Copy wrong
- The other day I wanted to write f(x(1 + y)) on the board, but wrote something else instead.
- What did you write?
- f(x)(1 + f(y)).
- That is almost the same.
- Yes, I agree, and my students thought the slight change didn’t matter!
- Does it?
- What do you mean?
- Are there functions f for which the two give the same results for all x and y?
- I doubt it very much.
Problem source: Berkeley Math Circle Contest.
June 7th, 2010 at 12:44 am
The identity function: f(x)=x (which of course means that f(y)=y also). Both give x(1+y) as output. But that’s boring. I wonder if there’s anything more interesting.
June 7th, 2010 at 4:50 pm
For convenience in notation, write a for f(1). Where I use n later, let it be an integer.
Substituting x=1 and y=1 into equation 1:
f(2) = f(1)(1 + f(1)) = a + a²
Substituting x=1 and y=2 into equation 1:
f(3) = f(1)(1 + f(2))
= a(1 + a + a²)
= a + a² + a³
Substituting x=1 and y=3 into equation 1:
f(4) = f(1)(1 + f(3))
= a(1 + a + a² + a³)
= a + a² + a³ + a^4 ___ [2]
Substituting x=2 and y=1 into equation 1:
f(4) = f(2)(1 + f(1))
= (a + a²)(1 + a)
= a + 2a² + a³ ___ [3]
From equations 2 and 3,
a + a² + a³ + a^4 = a + 2a² + a³
a^4 = a²
so a=0 or a=1 or a=-1.
If f(1) = -1, then, substituting x=1 in equation 1,
f(1+y) = -(1+f(y)) ___ [4]
so
f(2+y) = -(1+f(1+y)) = f(y)
that is, f is periodic with period 2. In particular,
f(2) = 0
f(3) = -1 ___ [5]
Substituting x=2, y=1/2 in equation 1,
f(3) = 0
contradicting equation 5. Thus f(1) cannot equal -1.
If f(1) = 0, then, substituting x=1 in equation 1,
f(1+y) = 0
yielding f(x)=0 for all x.
If f(1) = 1, then, substituting x=1 in equation 1,
f(1+y) = 1 + f(y)
determining f(x) for all x once f(x) has been defined on the interval (0, 1):
f(x) = floor(x) + f(frac(x))
(a result that can be proved by induction on floor(x)), where floor(x) is the greatest integer less than or equal to x, and frac(x) = x – floor(x).

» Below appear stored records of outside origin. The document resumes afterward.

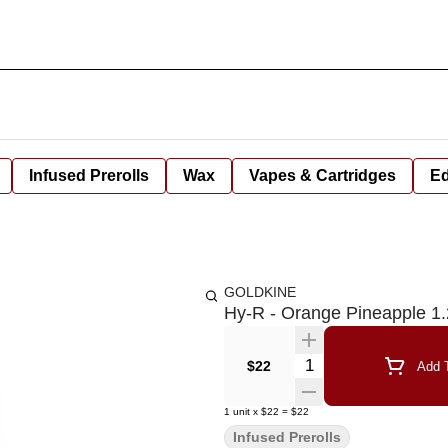
Infused Prerolls
Wax
Vapes & Cartridges
Ed
GOLDKINE
Hy-R - Orange Pineapple 1
Quantity Selector
$22
Add T
1
unit
x
$22
=
$22
Infused Prerolls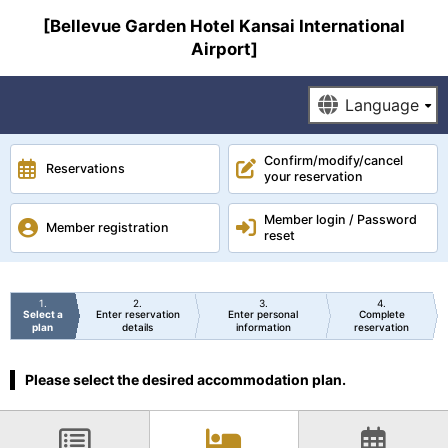
[Bellevue Garden Hotel Kansai International
Airport]
Confirm/modify/cancel
Reservations
your reservation
Member login / Password
Member registration
reset
1
2
3
4
Select a
Enter reservation
Enter personal
Complete
plan
details
information
reservation
Please select the desired accommodation plan.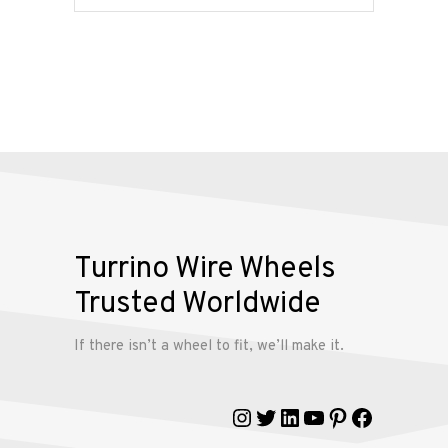
Services
Alloy
Wire
Wheels
Gallery
Contact
Turrino Wire Wheels
Us
Trusted Worldwide
My
If there isn’t a wheel to fit, we’ll make it.
account
Instagram
Twitter
LinkedIn
YouTube
Pinterest
Faceboo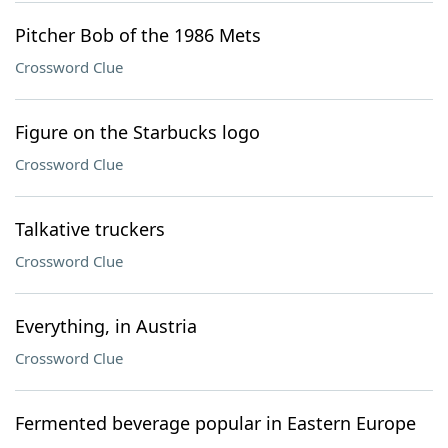
Pitcher Bob of the 1986 Mets
Crossword Clue
Figure on the Starbucks logo
Crossword Clue
Talkative truckers
Crossword Clue
Everything, in Austria
Crossword Clue
Fermented beverage popular in Eastern Europe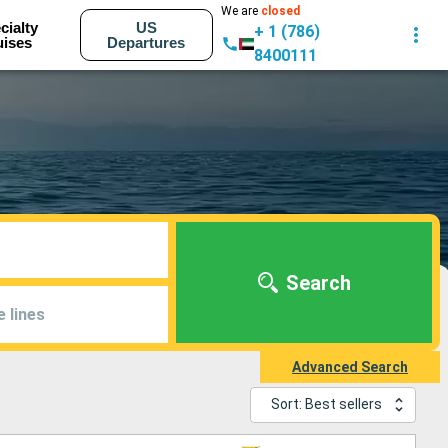
We are
closed
cialty
US
+ 1 (786)
uises
Departures
8400111
Search
e lines
Advanced Search
Sort: Best sellers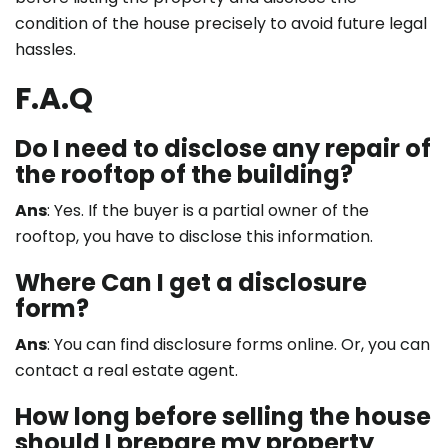
condition of the house precisely to avoid future legal
hassles.
F.A.Q
Do I need to disclose any repair of
the rooftop of the building?
Ans
: Yes. If the buyer is a partial owner of the
rooftop, you have to disclose this information.
Where Can I get a disclosure
form?
Ans
: You can find disclosure forms online. Or, you can
contact a real estate agent.
How long before selling the house
should I prepare my property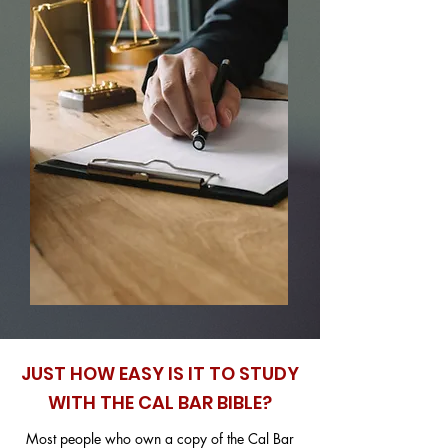
JUST HOW EASY IS IT TO STUDY
WITH THE CAL BAR BIBLE?
Most people who own a copy of the Cal Bar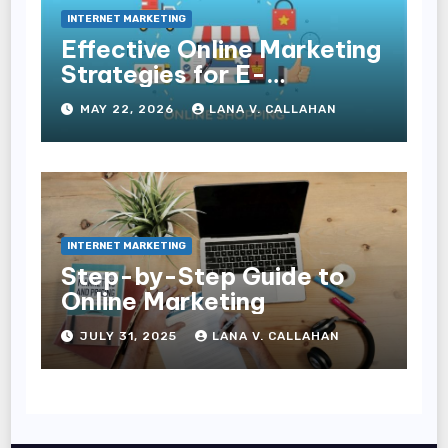
INTERNET MARKETING
Effective Online Marketing
Strategies for E-
Commerce Businesses
MAY 22, 2026
LANA V. CALLAHAN
INTERNET MARKETING
Step-by-Step Guide to
Online Marketing
JULY 31, 2025
LANA V. CALLAHAN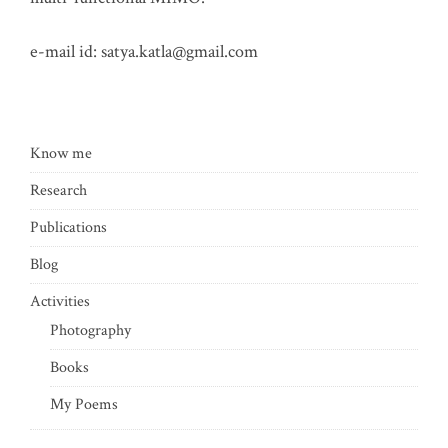
e-mail id:
satya.katla@gmail.com
Know me
Research
Publications
Blog
Activities
Photography
Books
My Poems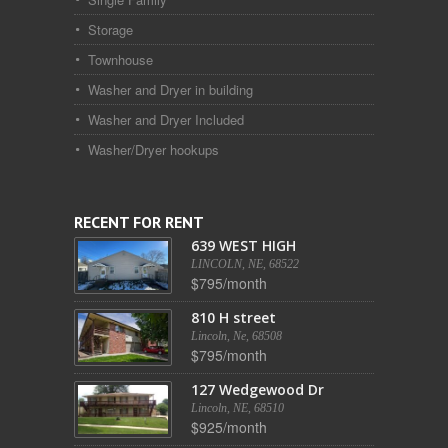
Storage
Townhouse
Washer and Dryer in building
Washer and Dryer Included
Washer/Dryer hookups
RECENT FOR RENT
639 WEST HIGH
LINCOLN, NE, 68522
$795/month
810 H street
Lincoln, Ne, 68508
$795/month
127 Wedgewood Dr
Lincoln, NE, 68510
$925/month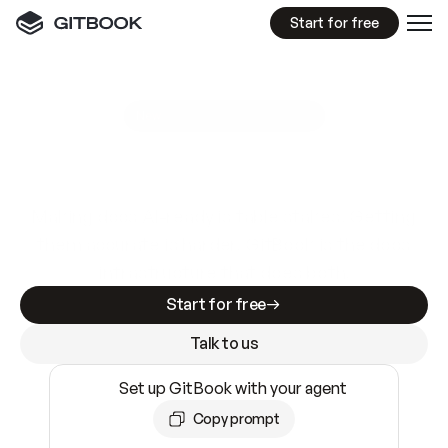
Start for free
GitBook MCP Server
New
A
I
m
a
d
e
d
o
c
s
e
a
s
y
t
o
w
r
i
t
e
.
N
o
t
e
a
s
y
t
o
t
r
u
s
t
.
Making docs AI-ready is table stakes. Getting
them accurate is harder. GitBook is the docs
infrastructure that does both.
Start for free
Talk to us
Set up GitBook with your agent
Copy prompt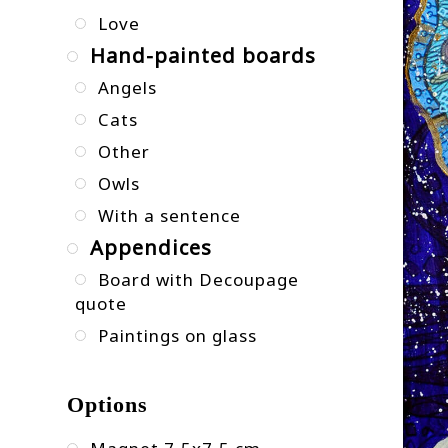
Love
Hand-painted boards
Angels
Cats
Other
Owls
With a sentence
Appendices
Board with Decoupage
quote
Paintings on glass
Options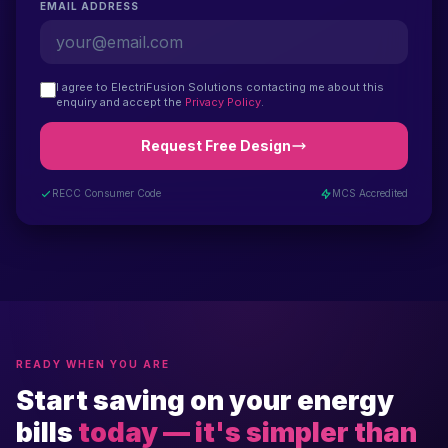
EMAIL ADDRESS
I agree to ElectriFusion Solutions contacting me about this
enquiry and accept the
Privacy Policy
.
Request Free Design
RECC Consumer Code
MCS Accredited
READY WHEN YOU ARE
Start saving on your energy
bills
today — it's simpler than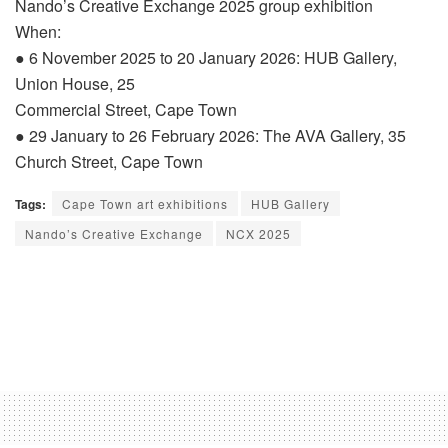
Nando’s Creative Exchange 2025 group exhibition
When:
● 6 November 2025 to 20 January 2026: HUB Gallery,
Union House, 25
Commercial Street, Cape Town
● 29 January to 26 February 2026: The AVA Gallery, 35
Church Street, Cape Town
Tags:
Cape Town art exhibitions
HUB Gallery
Nando’s Creative Exchange
NCX 2025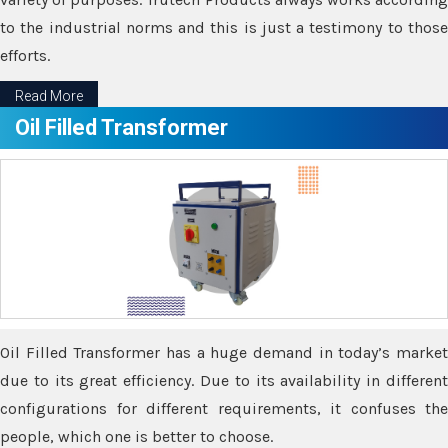
to the industrial norms and this is just a testimony to those
efforts.
Read More
Oil Filled Transformer
Oil Filled Transformer has a huge demand in today’s market
due to its great efficiency. Due to its availability in different
configurations for different requirements, it confuses the
people, which one is better to choose.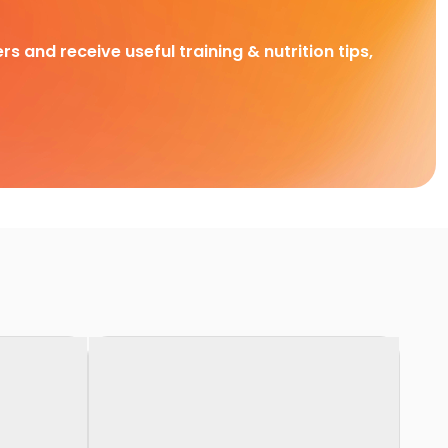
rs and receive useful training & nutrition tips,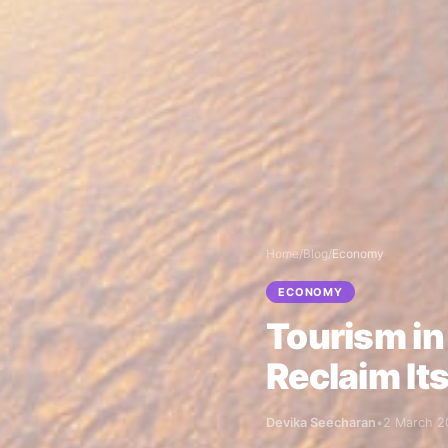
Home
/
Blog
/
Economy
ECONOMY
Tourism in
Reclaim It
Devika Seecharan
•
2 March 2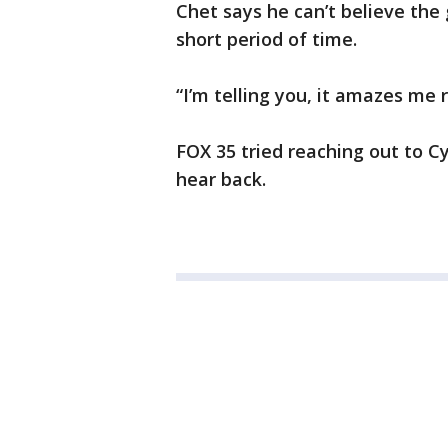
Chet says he can’t believe the
short period of time.
“I’m telling you, it amazes me 
FOX 35 tried reaching out to 
hear back.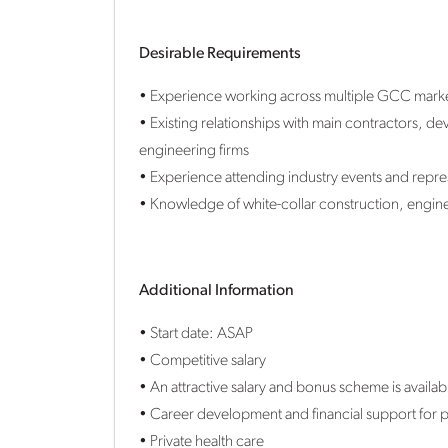
Desirable Requirements
• Experience working across multiple GCC mark
• Existing relationships with main contractors, 
engineering firms
• Experience attending industry events and repres
• Knowledge of white-collar construction, engine
Additional Information
• Start date: ASAP
• Competitive salary
• An attractive salary and bonus scheme is availab
• Career development and financial support for p
• Private health care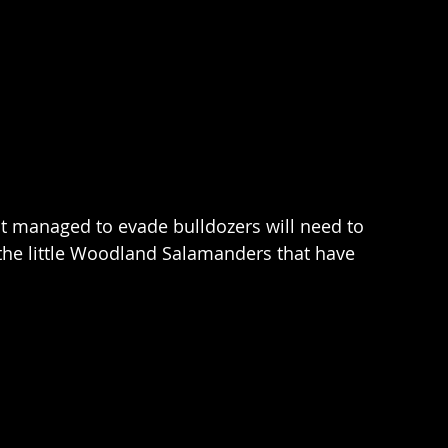
at managed to evade bulldozers will need to 
l the little Woodland Salamanders that have 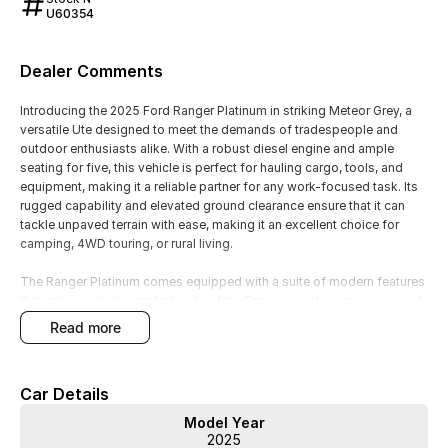
U60354
Dealer Comments
Introducing the 2025 Ford Ranger Platinum in striking Meteor Grey, a
versatile Ute designed to meet the demands of tradespeople and
outdoor enthusiasts alike. With a robust diesel engine and ample
seating for five, this vehicle is perfect for hauling cargo, tools, and
equipment, making it a reliable partner for any work-focused task. Its
rugged capability and elevated ground clearance ensure that it can
tackle unpaved terrain with ease, making it an excellent choice for
camping, 4WD touring, or rural living.
The Ranger Platinum comes equipped with a suite of modern features
that enhance both comfort and safety. Experience the convenience of
keyless start and the luxury of heated leather seats while enjoying the
read more
benefits of advanced technology like Bluetooth connectivity and a
reversing camera. The vehicle also prioritises safety with Lane
Departure Warning and Lane Keeping Active Assist, along with a
Car Details
prestigious 5 Star ANCAP Safety Rating.
Model Year
Key features include:
2025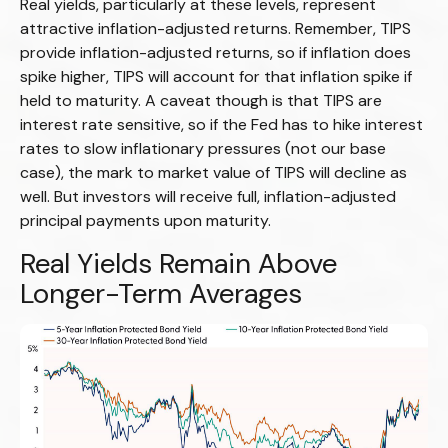
Real yields, particularly at these levels, represent
attractive inflation-adjusted returns. Remember, TIPS
provide inflation-adjusted returns, so if inflation does
spike higher, TIPS will account for that inflation spike if
held to maturity. A caveat though is that TIPS are
interest rate sensitive, so if the Fed has to hike interest
rates to slow inflationary pressures (not our base
case), the mark to market value of TIPS will decline as
well. But investors will receive full, inflation-adjusted
principal payments upon maturity.
Real Yields Remain Above
Longer-Term Averages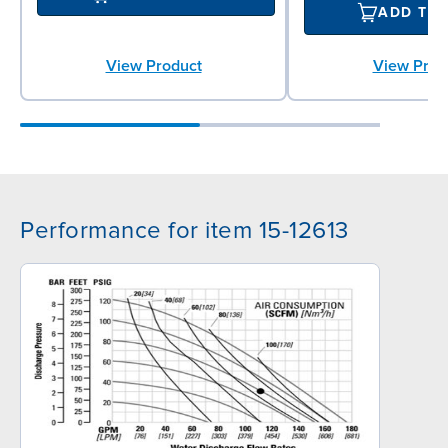
ADD TO
View Prod
View Product
Performance for item 15-12613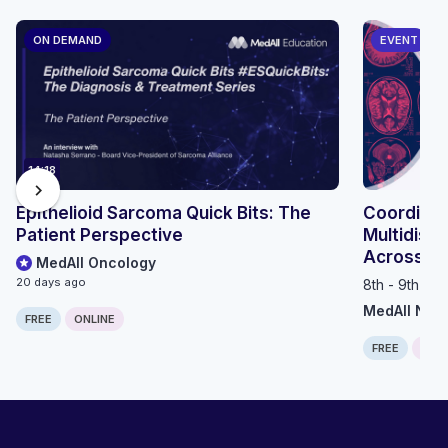
ON DEMAND
EVENT
14:18
chevron_right
Epithelioid Sarcoma Quick Bits: The
Coordinat
Patient Perspective
Multidisci
Across th
MedAll Oncology
20 days ago
8th - 9th Se
MedAll Neu
FREE
ONLINE
FREE
ONLI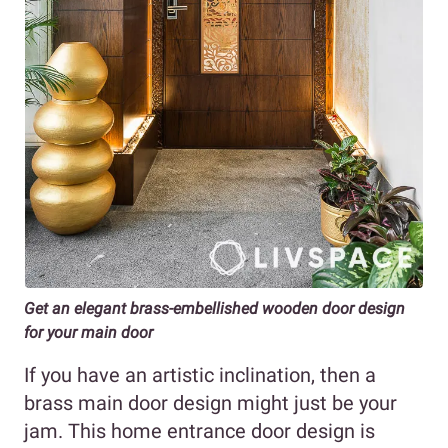
Get an elegant brass-embellished wooden door design
for your main door
If you have an artistic inclination, then a
brass main door design might just be your
jam. This home entrance door design is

f(x) on the interval (0, 1) can’t be arbitrarily chosen, however. Substituting x=1/n, y=n-1 in equation 1:
1 = f(1) = f(1/n) * n
so f(1/n) = 1/n and f(x) = x for every x that is a multiple of 1/n. Thus f(x) = x for all rational x. If f must be continuous, f(x)=x for all x.
To summarise, if f must be continuous, the only possibilities are f(x)=0 for all x and f(x)=x for all x.
June 7th, 2010 at 4:51 pm
Where my equation 1 was Jan’s equation:
f(x(1 + y)) = f(x)(1 + f(y)) ___ [1]
June 7th, 2010 at 6:22 pm
The domain of f was not stated in the problem.
Richard has shown that if the domain is R and is continuous f is rather boring.
What if the domain is not the R? Can the domain have ten elements, one hundred, million and many?